Cité par le Lebanon Weekly Monitor, bulletin économique hebdomadaire de la bank Audi, l'EIU a salué la « croissance solide » des actifs des banques libanaises au cours du premier semestre de l'année, une période pendant laquelle plusieurs établissements internationaux ont vu leur situation bilancielle sévèrement affectée par la crise financière internationale. Les chiffres publiés par la Banque du Liban montrent en effet que le total des actifs des banques locales a atteint 156 200 milliards de livres à la fin juin, soit le triple du produit intérieur brut, en hausse de 17,2 % par rapport à la même période de l'année dernière. Le rapport a ajouté que l'activité bancaire est l'une des industries les plus importantes de l'économie libanaise, qui est basée sur les services, aux côtés du tourisme.
La croissance
des dépôts
Le centre de recherche a en outre noté que le secteur bancaire libanais a profité d'une « croissance solide » de ses actifs, de ses dépôts et de ses crédits pendant plusieurs années. La hausse des dépôts s'est même accélérée depuis le début de la crise financière internationale en 2008, les résidents et les non-résidents ayant trouvé dans les banques libanaises « un refuge pour leurs avoirs ». Les banques locales ont donc continué à augmenter leurs réserves et leurs provisions, tout en plaçant une grande partie de leurs nouveaux dépôts dans des actifs peu risqués et fort liquides, a-t-il ajouté.
À la fin juin, a poursuivi l'EIU, les dépôts du secteur privé se sont élevés à 108 500 milliards de livres, en progression de 16,9 % par rapport à la première moitié de 2008. La plupart de ces fonds ont été placés sur des comptes libellés en monnaie nationale dont le solde total s'est élevé à 40 300 milliards de livres, bondissant ainsi de 51,3 % alors que les dépôts en devises ont relativement stagné, ne progressant que de 3 % à 68 200 milliards de livres.

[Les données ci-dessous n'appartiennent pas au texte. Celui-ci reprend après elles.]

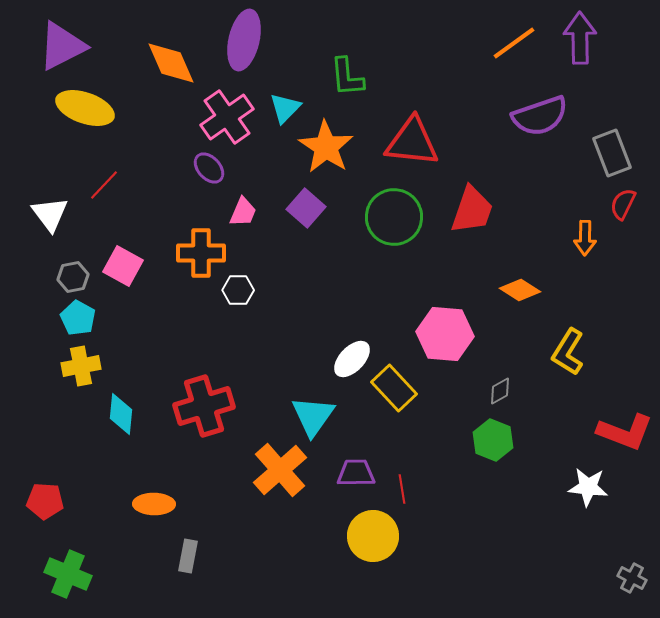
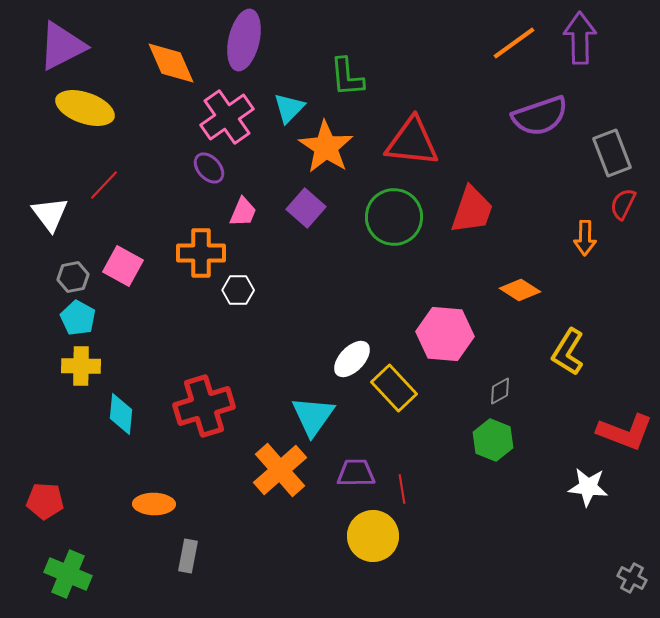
cyan triangle at (285, 108): moved 4 px right
yellow cross at (81, 366): rotated 12 degrees clockwise
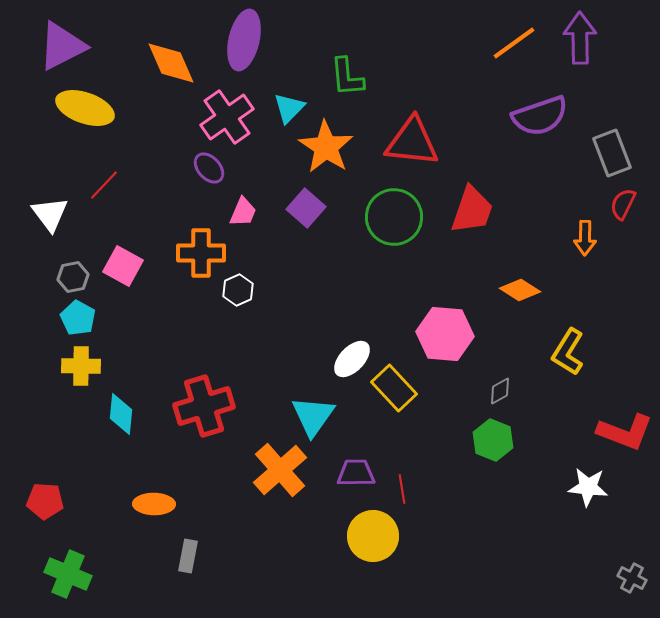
white hexagon at (238, 290): rotated 24 degrees counterclockwise
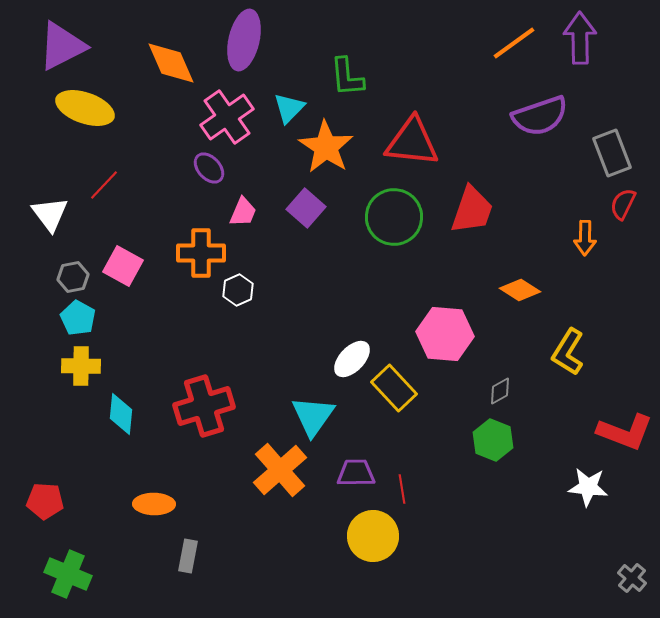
gray cross at (632, 578): rotated 12 degrees clockwise
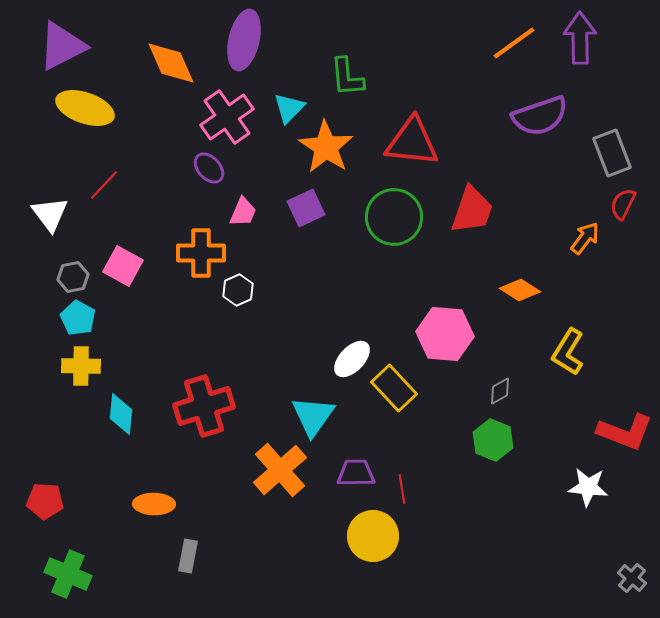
purple square at (306, 208): rotated 24 degrees clockwise
orange arrow at (585, 238): rotated 144 degrees counterclockwise
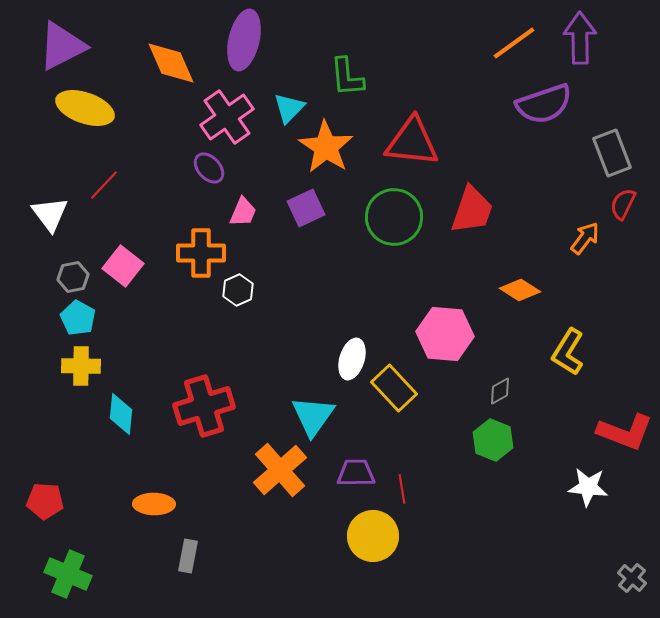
purple semicircle at (540, 116): moved 4 px right, 12 px up
pink square at (123, 266): rotated 9 degrees clockwise
white ellipse at (352, 359): rotated 27 degrees counterclockwise
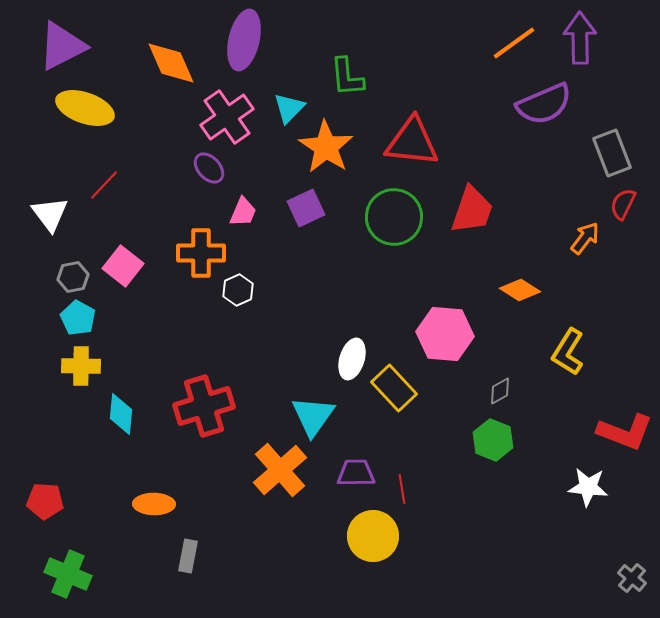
purple semicircle at (544, 104): rotated 4 degrees counterclockwise
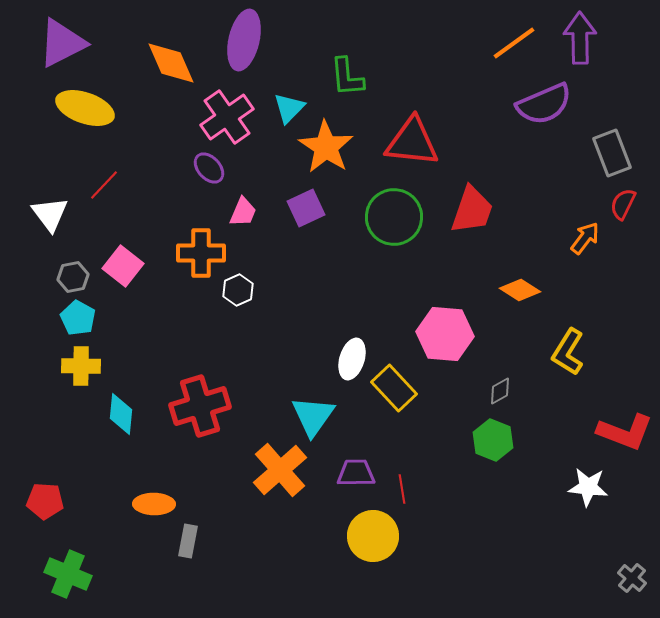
purple triangle at (62, 46): moved 3 px up
red cross at (204, 406): moved 4 px left
gray rectangle at (188, 556): moved 15 px up
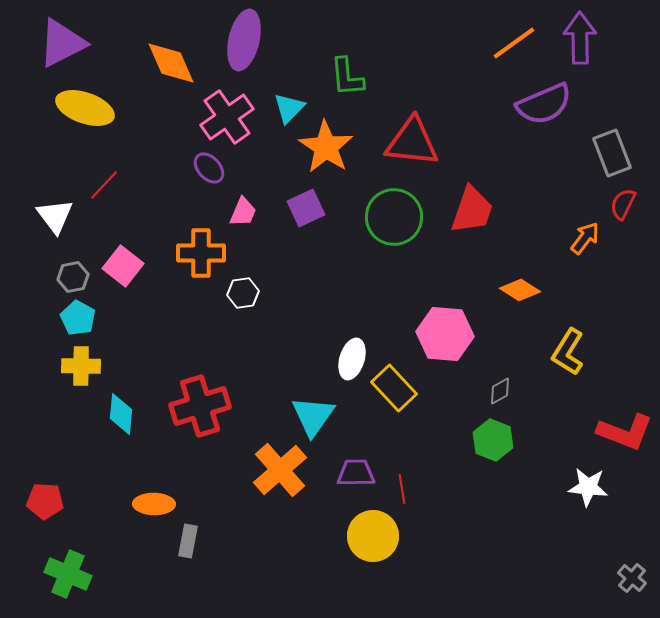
white triangle at (50, 214): moved 5 px right, 2 px down
white hexagon at (238, 290): moved 5 px right, 3 px down; rotated 16 degrees clockwise
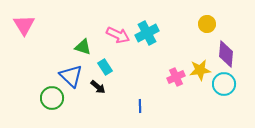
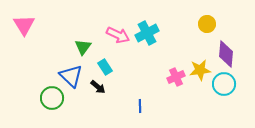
green triangle: rotated 48 degrees clockwise
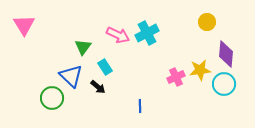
yellow circle: moved 2 px up
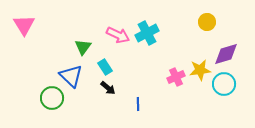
purple diamond: rotated 68 degrees clockwise
black arrow: moved 10 px right, 1 px down
blue line: moved 2 px left, 2 px up
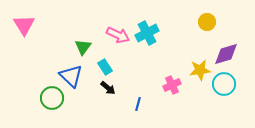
pink cross: moved 4 px left, 8 px down
blue line: rotated 16 degrees clockwise
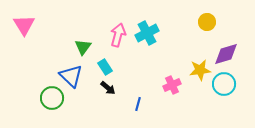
pink arrow: rotated 100 degrees counterclockwise
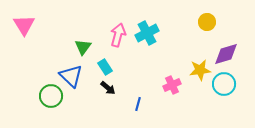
green circle: moved 1 px left, 2 px up
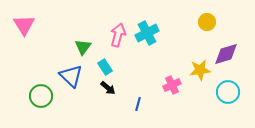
cyan circle: moved 4 px right, 8 px down
green circle: moved 10 px left
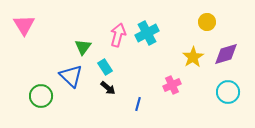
yellow star: moved 7 px left, 13 px up; rotated 25 degrees counterclockwise
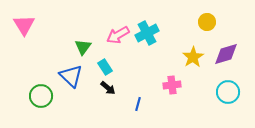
pink arrow: rotated 135 degrees counterclockwise
pink cross: rotated 18 degrees clockwise
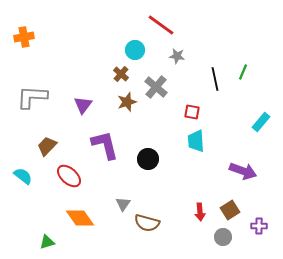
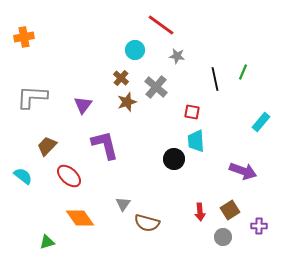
brown cross: moved 4 px down
black circle: moved 26 px right
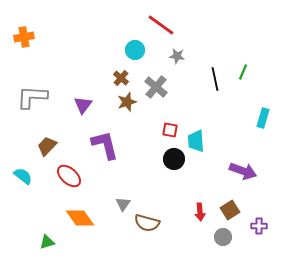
red square: moved 22 px left, 18 px down
cyan rectangle: moved 2 px right, 4 px up; rotated 24 degrees counterclockwise
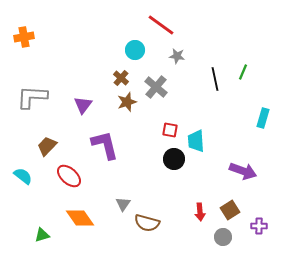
green triangle: moved 5 px left, 7 px up
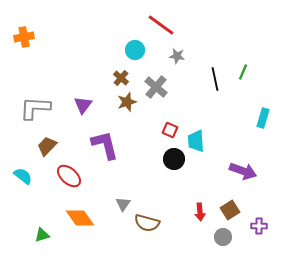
gray L-shape: moved 3 px right, 11 px down
red square: rotated 14 degrees clockwise
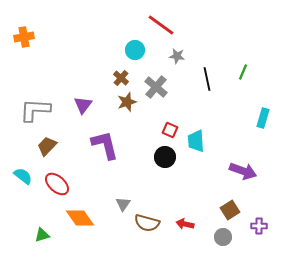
black line: moved 8 px left
gray L-shape: moved 2 px down
black circle: moved 9 px left, 2 px up
red ellipse: moved 12 px left, 8 px down
red arrow: moved 15 px left, 12 px down; rotated 108 degrees clockwise
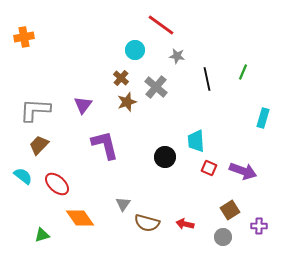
red square: moved 39 px right, 38 px down
brown trapezoid: moved 8 px left, 1 px up
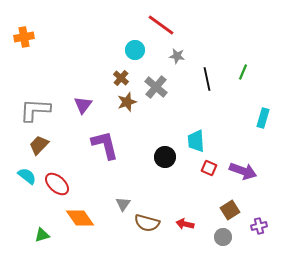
cyan semicircle: moved 4 px right
purple cross: rotated 14 degrees counterclockwise
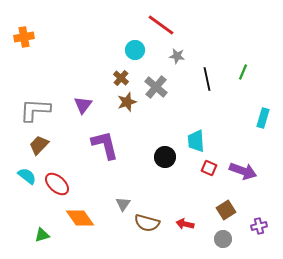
brown square: moved 4 px left
gray circle: moved 2 px down
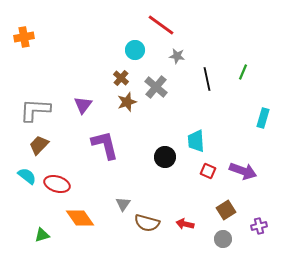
red square: moved 1 px left, 3 px down
red ellipse: rotated 25 degrees counterclockwise
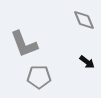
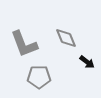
gray diamond: moved 18 px left, 18 px down
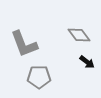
gray diamond: moved 13 px right, 3 px up; rotated 15 degrees counterclockwise
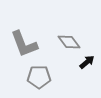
gray diamond: moved 10 px left, 7 px down
black arrow: rotated 77 degrees counterclockwise
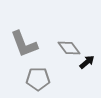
gray diamond: moved 6 px down
gray pentagon: moved 1 px left, 2 px down
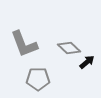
gray diamond: rotated 10 degrees counterclockwise
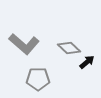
gray L-shape: rotated 28 degrees counterclockwise
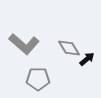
gray diamond: rotated 15 degrees clockwise
black arrow: moved 3 px up
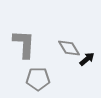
gray L-shape: rotated 128 degrees counterclockwise
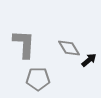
black arrow: moved 2 px right, 1 px down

Le rapport a expliqué la croissance robuste des dépôts en livre libanaise par les taux d'intérêt relativement élevés qui rémunèrent ce type de dépôts à un moment où les taux d'intérêt sur le dollar étaient très faibles. En effet, le taux d'intérêt des dépôts en livre était de quelque 7 % en juillet dernier, contre un taux de 3,2 % pour les dépôts en dollar. L'EIU a donc estimé que l'importance des conversions en livre suggère que le différentiel de taux d'intérêt l'ait emporté sur le risque souverain du Liban, ce qui a laissé le secteur bancaire du pays dans une position ferme face à tout choc potentiel interne ou externe.
L'EIU a par ailleurs rappelé que la plupart des grandes banques du pays ont annoncé des profits en hausse au cours du premier semestre de l'année en cours, à un moment où la profitabilité de plusieurs banques régionales est en érosion. Son rapport a toutefois noté une décélération de la croissance des profits bancaires par rapport à 2008, tout en soulignant que la progression enregistrée demeure solide selon les normes internationales.
Les crédits
Du côté du passif, l'EIU a noté que la plupart des nouveaux fonds reçus par les banques locales ont servi à alimenter les réserves plutôt que la distribution de nouveaux crédits. Ainsi, les réserves des banques commerciales auprès de la BDL ont totalisé 48 800 milliards de livres à la fin juin, en progression de 47 % par rapport à la même période de l'année dernière. Bien que les crédits aient continué à progresser, leur croissance a été inférieure à celle qu'ils ont enregistrée en 2008, a souligné le rapport. Les crédits à l'État libanais sous forme de bons du Trésor et d'eurobonds ont atteint les 38 100 milliards de livres à la fin juin, en hausse de 9,7 %, alors que les prêts au privé ont progressé de 19,1 % à 36 200 milliards de livres. Le ratio des crédits aux dépôts a pour sa part baissé à 68,5 % à la fin juin, contre 70,2 % à la fin du premier semestre de l'année dernière.
L'EIU a donc noté que la plupart des prêts domestiques ont été attribués à l'État qui offre des taux d'intérêt beaucoup trop élevés pour les entreprises. Le centre a enfin appelé à réduire les taux d'intérêt sur les crédits afin de stimuler la demande de prêts bancaires.